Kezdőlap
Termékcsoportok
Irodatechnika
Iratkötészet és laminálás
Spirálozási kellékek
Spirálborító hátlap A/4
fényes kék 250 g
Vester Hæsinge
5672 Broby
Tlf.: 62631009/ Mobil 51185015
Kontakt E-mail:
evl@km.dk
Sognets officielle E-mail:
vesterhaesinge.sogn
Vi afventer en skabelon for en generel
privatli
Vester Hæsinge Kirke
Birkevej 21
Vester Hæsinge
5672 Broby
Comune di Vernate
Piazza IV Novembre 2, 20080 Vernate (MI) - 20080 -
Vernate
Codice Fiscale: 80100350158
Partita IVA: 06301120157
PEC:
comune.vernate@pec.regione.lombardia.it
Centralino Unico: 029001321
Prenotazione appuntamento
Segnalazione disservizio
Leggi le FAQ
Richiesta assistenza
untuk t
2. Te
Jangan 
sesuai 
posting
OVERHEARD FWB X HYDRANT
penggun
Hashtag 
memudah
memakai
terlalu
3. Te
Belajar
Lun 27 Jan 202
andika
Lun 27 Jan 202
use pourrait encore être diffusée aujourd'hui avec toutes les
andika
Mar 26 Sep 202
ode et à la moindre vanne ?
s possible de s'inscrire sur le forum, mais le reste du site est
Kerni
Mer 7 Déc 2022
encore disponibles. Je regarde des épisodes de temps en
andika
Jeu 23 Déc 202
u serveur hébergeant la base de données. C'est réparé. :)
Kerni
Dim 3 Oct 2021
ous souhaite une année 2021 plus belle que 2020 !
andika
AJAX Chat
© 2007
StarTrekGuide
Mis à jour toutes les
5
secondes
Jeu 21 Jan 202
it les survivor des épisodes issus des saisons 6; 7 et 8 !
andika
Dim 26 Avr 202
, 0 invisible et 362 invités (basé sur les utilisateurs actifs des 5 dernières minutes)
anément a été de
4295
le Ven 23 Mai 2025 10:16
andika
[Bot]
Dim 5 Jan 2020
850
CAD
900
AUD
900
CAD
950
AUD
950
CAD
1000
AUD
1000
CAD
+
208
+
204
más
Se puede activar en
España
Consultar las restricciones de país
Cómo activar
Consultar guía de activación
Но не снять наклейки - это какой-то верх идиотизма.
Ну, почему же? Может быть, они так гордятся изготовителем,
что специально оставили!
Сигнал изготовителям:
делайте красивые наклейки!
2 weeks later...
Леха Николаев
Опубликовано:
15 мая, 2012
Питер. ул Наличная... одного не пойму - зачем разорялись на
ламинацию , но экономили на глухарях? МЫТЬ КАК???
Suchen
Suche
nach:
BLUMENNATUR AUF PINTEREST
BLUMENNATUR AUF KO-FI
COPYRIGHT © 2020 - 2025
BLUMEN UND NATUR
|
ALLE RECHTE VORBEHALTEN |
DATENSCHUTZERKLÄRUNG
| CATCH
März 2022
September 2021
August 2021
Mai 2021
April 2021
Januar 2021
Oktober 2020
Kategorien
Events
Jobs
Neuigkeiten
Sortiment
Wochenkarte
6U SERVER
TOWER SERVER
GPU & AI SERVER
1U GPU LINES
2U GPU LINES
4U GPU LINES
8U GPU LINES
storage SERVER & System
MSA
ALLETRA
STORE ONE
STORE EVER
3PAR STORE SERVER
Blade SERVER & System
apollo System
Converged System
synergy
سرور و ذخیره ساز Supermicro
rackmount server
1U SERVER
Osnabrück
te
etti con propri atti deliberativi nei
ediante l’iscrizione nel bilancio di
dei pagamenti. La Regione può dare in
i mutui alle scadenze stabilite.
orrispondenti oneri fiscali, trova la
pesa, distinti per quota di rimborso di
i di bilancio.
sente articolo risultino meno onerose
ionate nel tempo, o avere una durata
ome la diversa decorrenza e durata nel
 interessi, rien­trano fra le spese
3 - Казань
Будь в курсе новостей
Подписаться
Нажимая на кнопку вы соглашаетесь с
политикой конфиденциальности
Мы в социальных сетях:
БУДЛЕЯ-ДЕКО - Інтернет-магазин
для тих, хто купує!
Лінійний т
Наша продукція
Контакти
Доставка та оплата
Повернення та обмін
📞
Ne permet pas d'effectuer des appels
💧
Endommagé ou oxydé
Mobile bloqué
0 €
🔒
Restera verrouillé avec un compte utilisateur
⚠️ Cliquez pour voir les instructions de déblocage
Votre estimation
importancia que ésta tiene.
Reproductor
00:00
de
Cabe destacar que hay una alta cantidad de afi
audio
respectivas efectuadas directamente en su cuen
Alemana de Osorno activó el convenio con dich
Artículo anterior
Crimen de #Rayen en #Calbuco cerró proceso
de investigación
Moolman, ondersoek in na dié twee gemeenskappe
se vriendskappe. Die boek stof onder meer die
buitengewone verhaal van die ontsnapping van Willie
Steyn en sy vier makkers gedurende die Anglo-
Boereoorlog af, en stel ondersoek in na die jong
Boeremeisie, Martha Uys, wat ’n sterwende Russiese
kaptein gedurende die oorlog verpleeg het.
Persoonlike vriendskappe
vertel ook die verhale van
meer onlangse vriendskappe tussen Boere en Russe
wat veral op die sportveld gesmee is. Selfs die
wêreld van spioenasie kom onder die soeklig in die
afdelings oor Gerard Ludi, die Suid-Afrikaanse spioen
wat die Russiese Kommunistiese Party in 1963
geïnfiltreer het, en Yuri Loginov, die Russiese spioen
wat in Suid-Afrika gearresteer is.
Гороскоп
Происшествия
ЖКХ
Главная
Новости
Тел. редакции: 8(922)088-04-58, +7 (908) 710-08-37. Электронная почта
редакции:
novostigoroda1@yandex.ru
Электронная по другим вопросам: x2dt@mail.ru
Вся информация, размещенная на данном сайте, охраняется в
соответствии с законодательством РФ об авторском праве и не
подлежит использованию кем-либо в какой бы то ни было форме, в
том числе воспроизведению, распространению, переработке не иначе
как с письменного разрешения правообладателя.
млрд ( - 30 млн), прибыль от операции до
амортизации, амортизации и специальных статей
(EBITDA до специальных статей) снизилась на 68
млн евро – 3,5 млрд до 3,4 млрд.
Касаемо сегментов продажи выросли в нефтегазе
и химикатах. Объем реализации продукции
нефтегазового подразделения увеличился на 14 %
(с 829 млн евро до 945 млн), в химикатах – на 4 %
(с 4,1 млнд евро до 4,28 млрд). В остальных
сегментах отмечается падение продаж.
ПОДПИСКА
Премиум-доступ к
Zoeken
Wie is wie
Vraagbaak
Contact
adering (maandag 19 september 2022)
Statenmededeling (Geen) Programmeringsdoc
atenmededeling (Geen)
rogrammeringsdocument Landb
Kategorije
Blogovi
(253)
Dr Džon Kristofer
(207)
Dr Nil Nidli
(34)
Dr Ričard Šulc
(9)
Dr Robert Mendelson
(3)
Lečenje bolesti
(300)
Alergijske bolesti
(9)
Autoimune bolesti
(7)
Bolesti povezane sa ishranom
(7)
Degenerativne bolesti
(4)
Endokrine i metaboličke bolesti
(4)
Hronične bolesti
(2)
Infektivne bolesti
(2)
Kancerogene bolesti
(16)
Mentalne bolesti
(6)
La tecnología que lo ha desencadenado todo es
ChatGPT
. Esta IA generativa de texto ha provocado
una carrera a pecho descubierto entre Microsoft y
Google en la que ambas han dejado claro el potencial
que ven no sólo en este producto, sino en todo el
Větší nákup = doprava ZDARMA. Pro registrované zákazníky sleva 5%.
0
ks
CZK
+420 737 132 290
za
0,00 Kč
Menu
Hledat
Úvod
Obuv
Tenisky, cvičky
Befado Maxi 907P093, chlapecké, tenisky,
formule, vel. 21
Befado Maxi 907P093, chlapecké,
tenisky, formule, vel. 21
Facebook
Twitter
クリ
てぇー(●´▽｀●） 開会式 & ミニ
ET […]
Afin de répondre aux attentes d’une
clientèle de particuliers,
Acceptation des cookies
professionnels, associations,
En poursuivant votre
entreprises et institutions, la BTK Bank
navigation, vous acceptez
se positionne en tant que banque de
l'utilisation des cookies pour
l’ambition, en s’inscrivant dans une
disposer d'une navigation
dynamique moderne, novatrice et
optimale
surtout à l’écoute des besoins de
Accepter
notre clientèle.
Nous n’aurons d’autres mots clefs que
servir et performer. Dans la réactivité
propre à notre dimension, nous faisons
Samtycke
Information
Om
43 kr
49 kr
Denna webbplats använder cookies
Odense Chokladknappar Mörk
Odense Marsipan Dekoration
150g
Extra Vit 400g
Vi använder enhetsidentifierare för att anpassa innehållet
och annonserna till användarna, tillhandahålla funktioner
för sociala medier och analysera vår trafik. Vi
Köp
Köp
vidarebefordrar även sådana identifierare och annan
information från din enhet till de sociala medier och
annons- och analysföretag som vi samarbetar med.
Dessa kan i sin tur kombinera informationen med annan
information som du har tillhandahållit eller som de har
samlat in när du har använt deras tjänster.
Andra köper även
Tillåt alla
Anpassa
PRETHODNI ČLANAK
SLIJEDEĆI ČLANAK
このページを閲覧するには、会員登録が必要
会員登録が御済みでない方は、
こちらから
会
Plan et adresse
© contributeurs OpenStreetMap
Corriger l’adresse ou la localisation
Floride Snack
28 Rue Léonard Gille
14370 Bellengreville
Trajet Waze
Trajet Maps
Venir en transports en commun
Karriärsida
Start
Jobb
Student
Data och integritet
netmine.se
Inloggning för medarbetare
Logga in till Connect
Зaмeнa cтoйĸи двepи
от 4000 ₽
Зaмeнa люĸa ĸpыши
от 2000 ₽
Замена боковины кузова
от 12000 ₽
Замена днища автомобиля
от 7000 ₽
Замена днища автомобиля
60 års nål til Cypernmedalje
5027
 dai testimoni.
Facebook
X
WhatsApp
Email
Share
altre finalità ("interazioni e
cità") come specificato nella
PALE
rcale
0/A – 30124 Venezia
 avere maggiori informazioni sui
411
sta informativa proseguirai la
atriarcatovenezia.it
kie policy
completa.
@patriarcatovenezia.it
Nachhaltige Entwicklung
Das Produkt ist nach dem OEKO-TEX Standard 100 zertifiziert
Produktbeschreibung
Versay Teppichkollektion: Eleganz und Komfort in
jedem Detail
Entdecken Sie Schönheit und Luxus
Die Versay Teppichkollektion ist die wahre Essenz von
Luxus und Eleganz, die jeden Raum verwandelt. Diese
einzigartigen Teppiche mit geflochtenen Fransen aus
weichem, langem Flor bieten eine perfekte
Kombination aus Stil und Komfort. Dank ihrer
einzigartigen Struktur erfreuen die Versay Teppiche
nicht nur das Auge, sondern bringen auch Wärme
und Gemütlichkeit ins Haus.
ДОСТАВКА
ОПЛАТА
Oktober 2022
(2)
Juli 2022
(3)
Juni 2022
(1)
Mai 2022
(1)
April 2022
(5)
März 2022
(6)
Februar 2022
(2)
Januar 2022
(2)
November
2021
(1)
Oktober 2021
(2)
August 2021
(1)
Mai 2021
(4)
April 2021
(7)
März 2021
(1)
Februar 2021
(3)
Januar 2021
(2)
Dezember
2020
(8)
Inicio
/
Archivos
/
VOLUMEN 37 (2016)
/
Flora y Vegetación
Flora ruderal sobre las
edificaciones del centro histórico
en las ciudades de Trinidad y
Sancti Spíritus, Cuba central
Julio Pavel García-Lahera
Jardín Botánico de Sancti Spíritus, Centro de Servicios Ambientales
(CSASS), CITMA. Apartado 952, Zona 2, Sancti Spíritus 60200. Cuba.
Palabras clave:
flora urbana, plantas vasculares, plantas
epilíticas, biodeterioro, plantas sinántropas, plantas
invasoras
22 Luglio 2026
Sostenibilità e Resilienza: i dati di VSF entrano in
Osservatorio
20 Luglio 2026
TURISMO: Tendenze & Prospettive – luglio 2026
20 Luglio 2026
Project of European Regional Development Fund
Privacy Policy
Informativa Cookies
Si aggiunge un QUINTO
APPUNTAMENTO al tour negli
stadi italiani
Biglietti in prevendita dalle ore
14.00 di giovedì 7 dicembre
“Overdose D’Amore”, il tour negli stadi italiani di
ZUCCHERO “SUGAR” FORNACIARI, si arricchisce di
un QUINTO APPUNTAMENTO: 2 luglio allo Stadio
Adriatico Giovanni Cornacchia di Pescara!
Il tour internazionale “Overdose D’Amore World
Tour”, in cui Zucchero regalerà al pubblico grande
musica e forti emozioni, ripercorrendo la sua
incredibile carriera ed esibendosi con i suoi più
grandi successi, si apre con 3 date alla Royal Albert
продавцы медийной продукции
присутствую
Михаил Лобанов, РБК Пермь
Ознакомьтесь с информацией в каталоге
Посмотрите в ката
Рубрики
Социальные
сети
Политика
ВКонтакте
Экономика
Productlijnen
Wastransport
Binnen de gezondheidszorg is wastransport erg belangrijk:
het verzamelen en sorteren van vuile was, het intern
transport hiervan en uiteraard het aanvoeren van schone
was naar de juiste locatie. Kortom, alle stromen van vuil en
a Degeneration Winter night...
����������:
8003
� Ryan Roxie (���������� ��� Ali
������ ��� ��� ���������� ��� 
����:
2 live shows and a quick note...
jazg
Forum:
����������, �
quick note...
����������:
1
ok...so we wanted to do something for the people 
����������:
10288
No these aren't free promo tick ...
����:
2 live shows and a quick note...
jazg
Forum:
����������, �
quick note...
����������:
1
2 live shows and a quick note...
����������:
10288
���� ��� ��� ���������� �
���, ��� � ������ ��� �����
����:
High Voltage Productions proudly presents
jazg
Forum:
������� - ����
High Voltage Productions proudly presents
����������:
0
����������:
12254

▶ [Task requirements]: Give back precisely the lines above that start at the line containing "Autoimune bolesti" and end at the line containing "tenisky, formule, vel. 21", inclusive. No other lines belong in the output.

▶ [Result below]:
Autoimune bolesti
(7)
Bolesti povezane sa ishranom
(7)
Degenerativne bolesti
(4)
Endokrine i metaboličke bolesti
(4)
Hronične bolesti
(2)
Infektivne bolesti
(2)
Kancerogene bolesti
(16)
Mentalne bolesti
(6)
La tecnología que lo ha desencadenado todo es
ChatGPT
. Esta IA generativa de texto ha provocado
una carrera a pecho descubierto entre Microsoft y
Google en la que ambas han dejado claro el potencial
que ven no sólo en este producto, sino en todo el
Větší nákup = doprava ZDARMA. Pro registrované zákazníky sleva 5%.
0
ks
CZK
+420 737 132 290
za
0,00 Kč
Menu
Hledat
Úvod
Obuv
Tenisky, cvičky
Befado Maxi 907P093, chlapecké, tenisky,
formule, vel. 21
Befado Maxi 907P093, chlapecké,
tenisky, formule, vel. 21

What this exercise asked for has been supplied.